Exercise: Please return every line in the entries below with the word "hành" in it.

Data extracts:
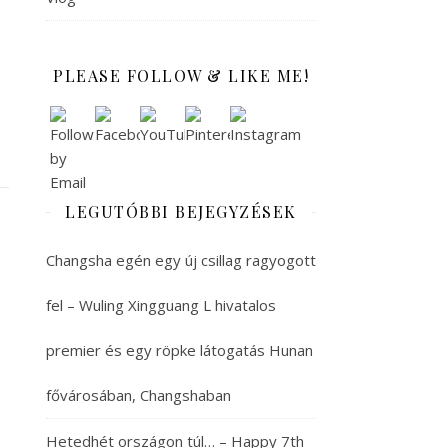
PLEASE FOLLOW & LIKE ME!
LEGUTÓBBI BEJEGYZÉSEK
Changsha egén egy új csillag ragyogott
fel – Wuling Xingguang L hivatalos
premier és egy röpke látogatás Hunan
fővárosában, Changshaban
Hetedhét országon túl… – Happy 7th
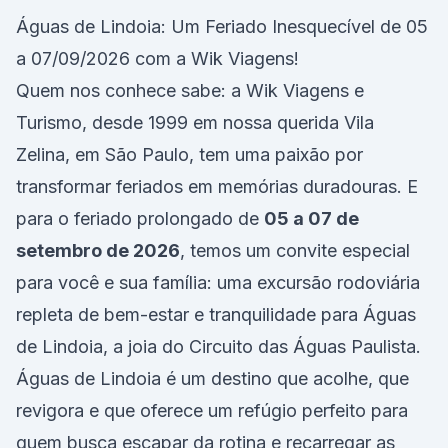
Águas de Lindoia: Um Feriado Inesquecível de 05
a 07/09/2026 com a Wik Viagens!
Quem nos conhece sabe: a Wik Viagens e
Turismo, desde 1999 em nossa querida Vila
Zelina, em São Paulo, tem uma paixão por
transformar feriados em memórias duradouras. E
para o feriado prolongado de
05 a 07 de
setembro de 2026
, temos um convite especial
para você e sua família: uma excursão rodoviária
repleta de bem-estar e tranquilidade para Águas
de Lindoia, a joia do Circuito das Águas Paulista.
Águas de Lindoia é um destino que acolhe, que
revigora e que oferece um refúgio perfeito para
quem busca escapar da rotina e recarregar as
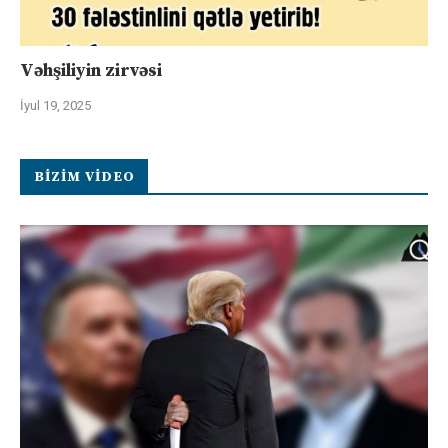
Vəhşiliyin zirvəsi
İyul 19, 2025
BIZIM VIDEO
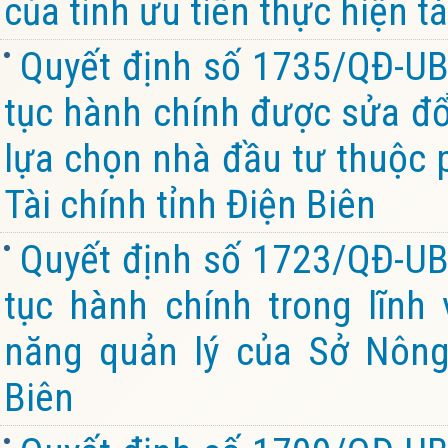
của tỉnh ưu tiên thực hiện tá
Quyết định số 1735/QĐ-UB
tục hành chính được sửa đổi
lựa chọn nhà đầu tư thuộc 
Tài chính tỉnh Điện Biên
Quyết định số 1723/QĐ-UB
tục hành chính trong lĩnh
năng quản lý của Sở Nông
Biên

---

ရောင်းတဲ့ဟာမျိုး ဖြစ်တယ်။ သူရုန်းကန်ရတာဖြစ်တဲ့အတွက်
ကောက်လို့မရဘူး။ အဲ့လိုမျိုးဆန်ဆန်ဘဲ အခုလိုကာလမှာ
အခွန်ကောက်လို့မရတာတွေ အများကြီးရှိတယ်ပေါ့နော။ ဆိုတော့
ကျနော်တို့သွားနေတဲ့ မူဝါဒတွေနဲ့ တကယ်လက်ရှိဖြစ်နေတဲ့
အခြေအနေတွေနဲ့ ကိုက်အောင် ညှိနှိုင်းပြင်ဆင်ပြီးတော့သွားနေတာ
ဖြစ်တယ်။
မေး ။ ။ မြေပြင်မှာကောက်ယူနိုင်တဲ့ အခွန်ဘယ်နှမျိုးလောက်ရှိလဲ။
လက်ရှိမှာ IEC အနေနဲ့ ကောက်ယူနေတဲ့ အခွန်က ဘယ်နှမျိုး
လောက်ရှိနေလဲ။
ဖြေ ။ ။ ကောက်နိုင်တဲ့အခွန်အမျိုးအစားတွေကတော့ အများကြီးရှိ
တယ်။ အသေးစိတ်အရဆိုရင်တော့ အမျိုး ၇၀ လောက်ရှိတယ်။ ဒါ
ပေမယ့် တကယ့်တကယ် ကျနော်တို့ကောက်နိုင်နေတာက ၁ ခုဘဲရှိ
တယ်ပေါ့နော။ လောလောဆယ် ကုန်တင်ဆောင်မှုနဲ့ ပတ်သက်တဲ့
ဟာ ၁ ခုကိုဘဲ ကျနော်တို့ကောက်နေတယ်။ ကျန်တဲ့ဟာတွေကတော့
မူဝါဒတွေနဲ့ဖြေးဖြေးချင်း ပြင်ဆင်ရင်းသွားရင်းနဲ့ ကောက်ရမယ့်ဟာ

Task solution:
tục hành chính được sửa đổi
tục hành chính trong lĩnh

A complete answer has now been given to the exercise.